Ce qui intéresse Josef Winkler, c’est le désordre pléthorique de la vie opposé à la violente sécheresse de la mort. La pluralité magique des êtres et des choses qui s’exprime par un style envoûtant et sonore, une richesse de vocabulaire époustouflante n’est là que pour mieux dire la vulgarité, la sottise, la tragédie, les mutilations, le manque. Tout a lieu dans des milieux clos, malgré la profusion – milieu du marché, ou milieu des étals de bondieuseries près du Vatican. Et la profusion n’est là que pour masquer le vide. À lire Natura morta, je n’ai pu m’empêcher de penser aux listes de la Japonaise Sei Shônagon (du Xe siècle), à ses inventaires de choses déplaisantes ou de choses qui fascinent, qui font ressortir l’horreur d’un paravent, mystérieux et unique, représentant de l’enfer.

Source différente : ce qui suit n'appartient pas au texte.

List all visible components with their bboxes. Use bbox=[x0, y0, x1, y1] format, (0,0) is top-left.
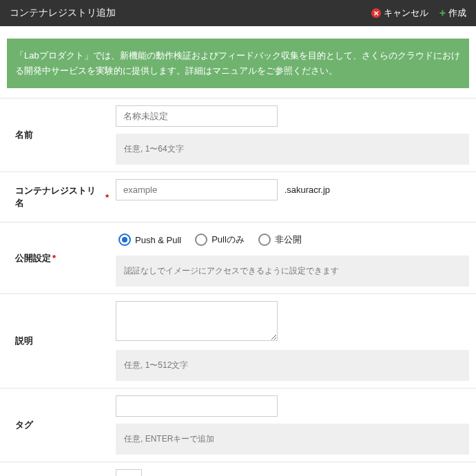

Natura morta, comme un des derniers livres traduits ici, Le Cimetière des oranges amères, se passe en Italie, pays où tout regorge, où tout atteint à une plénitude qui peut aboutir à l’excès meurtrier. Ce cimetière était celui des miséreux de Naples où tous les exclus étaient jetés pêle-mêle, ce qui permettait au narrateur de projeter leur souvenir dans la Rome d’aujourd’hui, près de la gare où tout grouille et se confond, se faufile et se perd – les sexes, les âges, les nationalités. Derrière le paravent chaotique et le tohu-bohu chatoyant de ces textes souffle sans doute toujours l’haleine empoisonnée d’une enfance douloureuse mutilée par un père tyrannique et une religion qui se confond avec les menaces, la culpabilité, le péché, la punition.

Dans Natura morta, nous sommes à Rome devant des étalages monstrueux comme certaines peintures de Hieronymus Bosch, parmi les requins à la peau rugueuse, les anneaux des calamars, les ouïes des poissons, les seiches, les cœurs de bœuf, les têtes de chèvre – ou encore, près du Vatican, dans les boutiques où voisinent les piéta, les Jésus synthétiques, les touristes, les filles et garçons dont la puberté éclate. Au milieu de cette surabondance vitale qui cache un malaise dont plane la menace, se croisent des regards pleins de sensualité frustrée et circule (comme tant d’autres garçons dans l’œuvre de Winkler marquée par l’homosexualité) le jeune Picoletto, fils de la marchande de figues. Picoletto, bien sûr, suscite le désir, dont celui du poissonnier Frocio qui ne se prive pas de détailler son corps à peine dissimulé par ses bottes de pêcheur vertes et son maillot de corps blanc. Quoi ! Il existe encore un espace dans toute cette accumulation d’êtres, de choses, de poissons vidés, de choses à déguster, dévorer, acheter ou jeter, de touristes, de fillettes, de nonnes – encore un espace où loger quelque chose ? Mais oui, dans ce blanc s’insère l’inévitable désir, le désir sournois et triomphant, et plus encore, se glisse la mort future, absurde, de Picoletto. Avec Josef Winkler, le ver est toujours dans le fruit.

La violence criminelle de la vie restera omniprésente dans l’œuvre de cet écrivain né en 1953 dans un village autrichien car il fut très jeune témoin du suicide de deux valets de ferme qui s’étaient pendus ensemble. Peut-être cette double mort signait-elle la fin d’un amour interdit ? Une fois de plus je pense au Japon, avec cette langue somptueuse hantée par la mort, comme celle de Mishima. Il y a dans ces livres iconoclastes qui ont fini par remporter un immense succès, malgré leurs dénonciations sulfureuses, un mélange de volupté, d’imagination débridée, de lucidité presque sadique qui donne à leur style et à leur construction une force unique. À tel point que, mettant l’autre jour France Culture, il m’a suffi d’entendre deux phrases pour me dire : « C’est du Josef Winkler ». Et c’était bien un extrait de Natura morta.